A World Fit for Prayer II

Angels and Demons

Some classical artwork portrays strange worlds where angels and demons pull people toward their destiny. But at the time, that wasn’t strange at all. We are more affected by the scientific worldview than we suspect.

Generations ago, we believed that spiritual forces caused crises. If crops failed, there was a spiritual reason for it. Suppose an extraordinarily cold winter froze a lake solid. In spring, the lake liquefied. Dead fish rotted everywhere. But blame the fish for polluted waters? Nope! Fish don’t curse waters; those fish died because those waters were cursed already!

Challenge those ideas and you might well hear Paul’s word on ‘earthly powers’ and ‘world forces of this darkness’ and ‘spiritual wickedness’ [Ep 6:12]. Or you could get a reference to the four horsemen of the apocalypse — war, famine, pestilence and death [Re 6:2-8].

Rubens, The_Consequences_of_War
The Consequences of War [1638] by Peter Paul Rubens depicted the horrors of the Thirty Year War.

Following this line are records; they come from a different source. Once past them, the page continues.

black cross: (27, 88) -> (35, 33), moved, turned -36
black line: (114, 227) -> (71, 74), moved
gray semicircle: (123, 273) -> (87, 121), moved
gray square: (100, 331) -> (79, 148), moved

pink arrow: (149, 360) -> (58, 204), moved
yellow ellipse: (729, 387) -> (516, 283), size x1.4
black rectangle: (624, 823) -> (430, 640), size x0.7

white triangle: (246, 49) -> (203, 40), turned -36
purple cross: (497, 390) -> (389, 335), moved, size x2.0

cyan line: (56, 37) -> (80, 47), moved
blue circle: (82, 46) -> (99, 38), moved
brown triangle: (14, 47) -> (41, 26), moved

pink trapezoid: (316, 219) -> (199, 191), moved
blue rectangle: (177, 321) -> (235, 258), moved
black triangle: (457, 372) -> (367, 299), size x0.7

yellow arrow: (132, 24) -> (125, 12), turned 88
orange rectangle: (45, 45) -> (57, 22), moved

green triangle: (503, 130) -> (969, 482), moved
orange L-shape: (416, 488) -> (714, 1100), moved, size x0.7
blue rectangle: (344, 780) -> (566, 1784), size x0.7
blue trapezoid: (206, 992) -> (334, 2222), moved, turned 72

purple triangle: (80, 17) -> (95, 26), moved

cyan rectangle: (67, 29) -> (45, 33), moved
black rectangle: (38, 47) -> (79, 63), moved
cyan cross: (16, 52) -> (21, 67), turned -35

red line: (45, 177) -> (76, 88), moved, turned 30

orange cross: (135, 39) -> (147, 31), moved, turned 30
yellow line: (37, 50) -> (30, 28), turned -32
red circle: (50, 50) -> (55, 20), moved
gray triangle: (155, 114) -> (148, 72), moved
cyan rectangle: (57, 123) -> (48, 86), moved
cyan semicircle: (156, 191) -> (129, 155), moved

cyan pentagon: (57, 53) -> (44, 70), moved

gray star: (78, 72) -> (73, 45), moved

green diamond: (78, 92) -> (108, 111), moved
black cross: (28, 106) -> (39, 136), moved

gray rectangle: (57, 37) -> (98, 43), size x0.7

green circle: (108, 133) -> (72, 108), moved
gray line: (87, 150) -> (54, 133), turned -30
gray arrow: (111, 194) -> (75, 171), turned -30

Marked also by pestilence and famine, this protracted conflict drew most European states into its orbit between 1618 and 1648. It was concluded by the Peace of Westphalia.
The previous post saw 1Co 15:3-4 used to sum the Gospel in terms of Jesus’ life, death and resurrection. Peter harmonizes kingdom action with Jesus’ life, death and resurrection. So does Paul, but his strategy differs. Paul relates Jesus’ resurrection to our own; this in turn leads toward the kingdom consummation [1Co 15:24-28]. Then, Jesus will:

  • Deliver the kingdom to his Father
  • Bring all rule/power/authority to an end
  • Reign to the extent of subduing his enemies
  • Abolish death itself.

Or as 1 John 3:8 puts it:

‘The Son of God appeared for this purpose, to destroy the works of the devil.’

Gospel word and kingdom life serve together and interpret each other. Word explains life; and life reveals the power of the word. Whenever Jesus appears, illness, demonic oppression [Ac 10:38] and demonic powers [1Co 15:24-28] must fall. For if the devil’s power and works are not broken and destroyed, then there is no deliverance from sin.

“Pray, then, in this way …’And forgive us our debts, as we also have forgiven our debtors. ‘And do not lead us into temptation, but deliver us from evil.’ [Mt 6:9, 12-13].

Pray for the World

1 thought on “A World Fit for Prayer II”

  1. First?

    Well, anyway, I find it fascinating that our ancestors were so ignorant about physical realities, but they are counted so wise about Spiritual stuff.

    Oh, I grant that the human condition hasn’t changed dramatically. But I don’t think the devil is to blame for any of it. We are responsible for our own faults, and if anyone needs to be “blamed” for natural disasters, why God can shoulder that Himself, since Isa. 45:6-7 I am the Lord, and there is no other.
    I form the light and create darkness,
    I bring prosperity and create disaster;
    I, the Lord, do all these things.